The National Labor Relations Board has denied petitions to revoke subpoenas that were issued by an NLRB Regional Director to two companies seeking information about a possible joint employer relationship between the two employers. The subpoenas arose out of the investigation of several unfair labor practice charges filed by a union against the companies, alleging they were joint employers (as well as alter egos and a single employer).

In the unpublished Order, Members Mark Gaston Pearce and Lauren McFerran enforced the subpoenas despite the union’s failure to articulate any facts about the joint employer allegations. RPT Communications LLC, SK Cabling Systems LLC, TekSystems Management, Inc. and Richardson Telecommunications Service, Inc. as Alter Egos/Single Employers and as a Joint Employer and Communications Workers of America, No. 29-CA-182088 (Mar. 16, 2017).

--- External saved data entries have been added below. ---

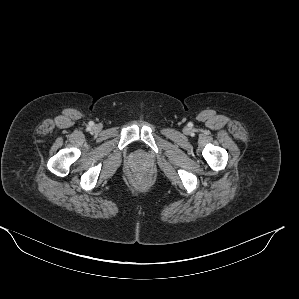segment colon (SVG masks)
<instances>
[{
    "label": "colon",
    "mask_w": 299,
    "mask_h": 299,
    "mask_svg": "<svg viewBox=\"0 0 299 299\" xmlns=\"http://www.w3.org/2000/svg\"><path fill=\"white\" fill-rule=\"evenodd\" d=\"M137 183L138 184H142L143 183V179L142 178H138Z\"/></svg>",
    "instance_id": "obj_1"
}]
</instances>
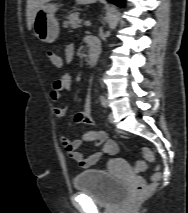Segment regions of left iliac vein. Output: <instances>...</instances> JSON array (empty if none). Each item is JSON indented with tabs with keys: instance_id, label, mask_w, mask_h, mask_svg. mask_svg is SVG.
Here are the masks:
<instances>
[{
	"instance_id": "left-iliac-vein-1",
	"label": "left iliac vein",
	"mask_w": 188,
	"mask_h": 213,
	"mask_svg": "<svg viewBox=\"0 0 188 213\" xmlns=\"http://www.w3.org/2000/svg\"><path fill=\"white\" fill-rule=\"evenodd\" d=\"M108 120H109L110 123H114V115H113L112 112H110V113L108 114Z\"/></svg>"
}]
</instances>
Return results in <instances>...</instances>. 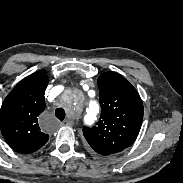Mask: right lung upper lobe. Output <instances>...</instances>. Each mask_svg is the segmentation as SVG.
I'll return each mask as SVG.
<instances>
[{"label":"right lung upper lobe","mask_w":183,"mask_h":183,"mask_svg":"<svg viewBox=\"0 0 183 183\" xmlns=\"http://www.w3.org/2000/svg\"><path fill=\"white\" fill-rule=\"evenodd\" d=\"M47 85V75L35 72L18 83L1 106L2 135L18 153H32L49 139L38 125V116L45 109L44 94Z\"/></svg>","instance_id":"1"}]
</instances>
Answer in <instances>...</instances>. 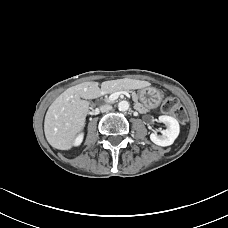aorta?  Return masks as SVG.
Wrapping results in <instances>:
<instances>
[{
	"label": "aorta",
	"mask_w": 228,
	"mask_h": 228,
	"mask_svg": "<svg viewBox=\"0 0 228 228\" xmlns=\"http://www.w3.org/2000/svg\"><path fill=\"white\" fill-rule=\"evenodd\" d=\"M118 109L120 110V111H127L128 109H129V103L127 102V101H120L119 103H118Z\"/></svg>",
	"instance_id": "obj_1"
}]
</instances>
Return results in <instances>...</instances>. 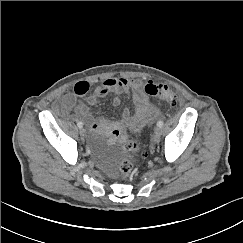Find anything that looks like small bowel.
<instances>
[{"label": "small bowel", "mask_w": 243, "mask_h": 243, "mask_svg": "<svg viewBox=\"0 0 243 243\" xmlns=\"http://www.w3.org/2000/svg\"><path fill=\"white\" fill-rule=\"evenodd\" d=\"M123 93L129 94L133 106L123 110L120 120L93 117L89 114L88 107L76 99L77 96H85L87 104L94 105L100 98L112 95L113 105L119 106ZM58 107L62 110L74 108L78 117L90 120L91 132L105 135L109 143L125 141L129 132L141 131L147 123L160 115V110L144 94L142 81L124 77L107 78L95 88L87 81H80L75 84L73 93L60 99Z\"/></svg>", "instance_id": "c3829d8e"}]
</instances>
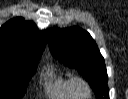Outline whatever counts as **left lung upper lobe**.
<instances>
[{
  "mask_svg": "<svg viewBox=\"0 0 128 99\" xmlns=\"http://www.w3.org/2000/svg\"><path fill=\"white\" fill-rule=\"evenodd\" d=\"M52 55L61 63L76 68L89 82L97 99H109L104 58L90 34L79 27L47 31Z\"/></svg>",
  "mask_w": 128,
  "mask_h": 99,
  "instance_id": "left-lung-upper-lobe-1",
  "label": "left lung upper lobe"
}]
</instances>
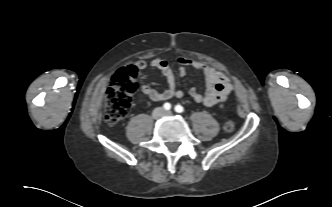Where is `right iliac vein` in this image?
Returning a JSON list of instances; mask_svg holds the SVG:
<instances>
[{
	"instance_id": "1",
	"label": "right iliac vein",
	"mask_w": 332,
	"mask_h": 207,
	"mask_svg": "<svg viewBox=\"0 0 332 207\" xmlns=\"http://www.w3.org/2000/svg\"><path fill=\"white\" fill-rule=\"evenodd\" d=\"M162 114H163V110H162L161 108H158V109L156 110V115L160 116V115H162Z\"/></svg>"
}]
</instances>
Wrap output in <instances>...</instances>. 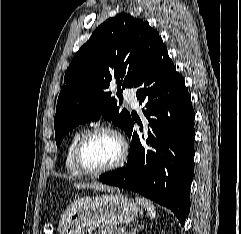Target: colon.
Returning a JSON list of instances; mask_svg holds the SVG:
<instances>
[{
	"label": "colon",
	"instance_id": "colon-1",
	"mask_svg": "<svg viewBox=\"0 0 241 234\" xmlns=\"http://www.w3.org/2000/svg\"><path fill=\"white\" fill-rule=\"evenodd\" d=\"M50 230H51V227L48 225V226H46V231L47 232H50Z\"/></svg>",
	"mask_w": 241,
	"mask_h": 234
}]
</instances>
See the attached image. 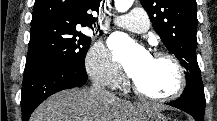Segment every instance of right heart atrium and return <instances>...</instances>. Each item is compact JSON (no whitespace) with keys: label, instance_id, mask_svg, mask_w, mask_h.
Listing matches in <instances>:
<instances>
[{"label":"right heart atrium","instance_id":"d8ad5b80","mask_svg":"<svg viewBox=\"0 0 217 121\" xmlns=\"http://www.w3.org/2000/svg\"><path fill=\"white\" fill-rule=\"evenodd\" d=\"M85 67L90 78L99 85L115 88L123 81L118 65L103 45H96L89 50Z\"/></svg>","mask_w":217,"mask_h":121}]
</instances>
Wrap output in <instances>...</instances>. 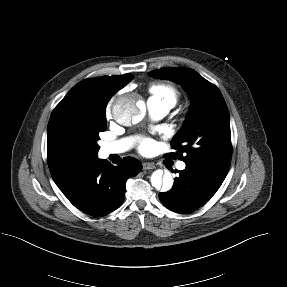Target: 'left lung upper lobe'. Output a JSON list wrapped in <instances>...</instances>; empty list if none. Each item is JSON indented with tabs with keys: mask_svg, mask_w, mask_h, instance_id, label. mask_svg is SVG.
Listing matches in <instances>:
<instances>
[{
	"mask_svg": "<svg viewBox=\"0 0 287 287\" xmlns=\"http://www.w3.org/2000/svg\"><path fill=\"white\" fill-rule=\"evenodd\" d=\"M182 84L191 97V109L183 127L171 141L175 153L165 156L206 169L225 179L231 162L229 112L219 89L188 68H162L149 73Z\"/></svg>",
	"mask_w": 287,
	"mask_h": 287,
	"instance_id": "left-lung-upper-lobe-1",
	"label": "left lung upper lobe"
}]
</instances>
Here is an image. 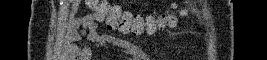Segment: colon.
Segmentation results:
<instances>
[{
    "label": "colon",
    "mask_w": 267,
    "mask_h": 60,
    "mask_svg": "<svg viewBox=\"0 0 267 60\" xmlns=\"http://www.w3.org/2000/svg\"><path fill=\"white\" fill-rule=\"evenodd\" d=\"M85 2L94 19L104 21L108 27L121 32L153 33L175 22L174 11L144 17L125 12L107 1L88 0Z\"/></svg>",
    "instance_id": "colon-1"
}]
</instances>
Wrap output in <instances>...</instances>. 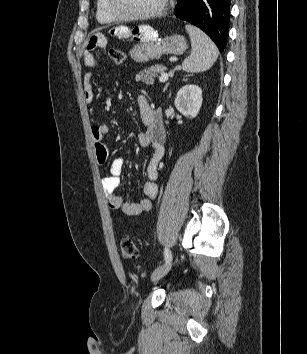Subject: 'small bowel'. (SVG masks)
<instances>
[{
  "label": "small bowel",
  "instance_id": "small-bowel-1",
  "mask_svg": "<svg viewBox=\"0 0 307 354\" xmlns=\"http://www.w3.org/2000/svg\"><path fill=\"white\" fill-rule=\"evenodd\" d=\"M111 35L117 38H134V31H126L123 28H115ZM105 40L102 37L90 39L84 52L83 61L87 67L97 66L98 60L96 50L104 47ZM93 72L86 73L83 81V90L86 101L94 100ZM140 116L145 129L138 135V143L141 147H151L153 155L146 167V181L143 185L144 198L138 202H125L117 189L120 186V176L124 167L123 158H115L110 165L109 175L102 179V187L106 194L108 204L113 209H121L128 216L140 215L148 212L152 206V200L158 194L156 180L158 178V166L164 155L165 132L162 121L157 112L151 107L149 99L145 95L138 97ZM109 133V126L99 123L91 128V135L94 143L97 162L103 164L108 158V148L103 142L104 137Z\"/></svg>",
  "mask_w": 307,
  "mask_h": 354
}]
</instances>
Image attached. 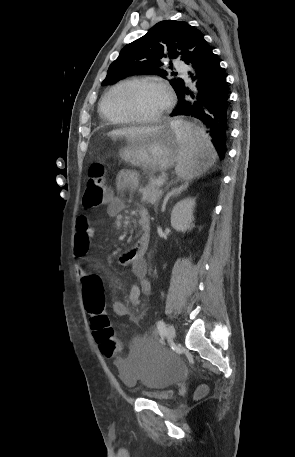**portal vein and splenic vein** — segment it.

The charges, alleging violations of several sections of the National Labor Relations Act, referred to the employers as alter egos, a single employer, and joint employers, but did not contain any additional information. The NLRB rejected the petitioners’ claim that the subpoenas did not seek information relevant to the matters under investigation. The Board held the subpoenas “lie well within the scope of the Board’s broad investigative authority, which extends not only to the substantive allegations of a charge, but to ‘any matter under investigation or in question’ in the proceeding. . . nothing in Sec. 11 of the Act or Sec. 102.31(b) of the Board’s Rules can be read to impose a requirement that the Regional Director articulate ‘an objective factual basis’ in order to compel the production of information that is necessary to investigate a pending unfair labor practice charge.”

Acting Chairman Phillip A. Miscimarra dissented, writing that a subpoena seeking documents pertaining to an alleged joint-employer or single-employer status of a charged party “requires more . . . than merely stating the name of a possible single or joint employer on the face of the charge.” In particular, the General Counsel must be able to articulate “an objective factual basis supporting such an inquiry.” He found the General Counsel had failed to do so with respect to the possible joint employer and single employer relationship between the petitioners.

Lessons

  • In 2015, the NLRB in Browning-Ferris Industries of California, 362 NLRB No. 186, set a new union-friendly standard for determining joint employer status under the NLRA. Beyond simply broadening the standard for finding two or more employers to be joint employers, Browning-Ferris has emboldened unions to liberally allege that employers are joint employers, and as a result, to require alleged joint employers to comply with burdensome subpoenas seeking information to support that often speculative allegation.
  • There is a substantial possibility that a five-member NLRB, which includes two likely business-friendly members to be appointed by President Donald Trump, will overturn Browning-Ferris. Miscimarra’s dissent also is a window into how a fully-constituted NLRB may rule on similar petitions to revoke in the future. The future Board may refuse to enforce subpoenas where the General Counsel has not articulated an objective factual basis supporting the subpoena’s inquiry.

President Trump has not indicated when he will nominate new Board members, although the names of several possible nominees have become public.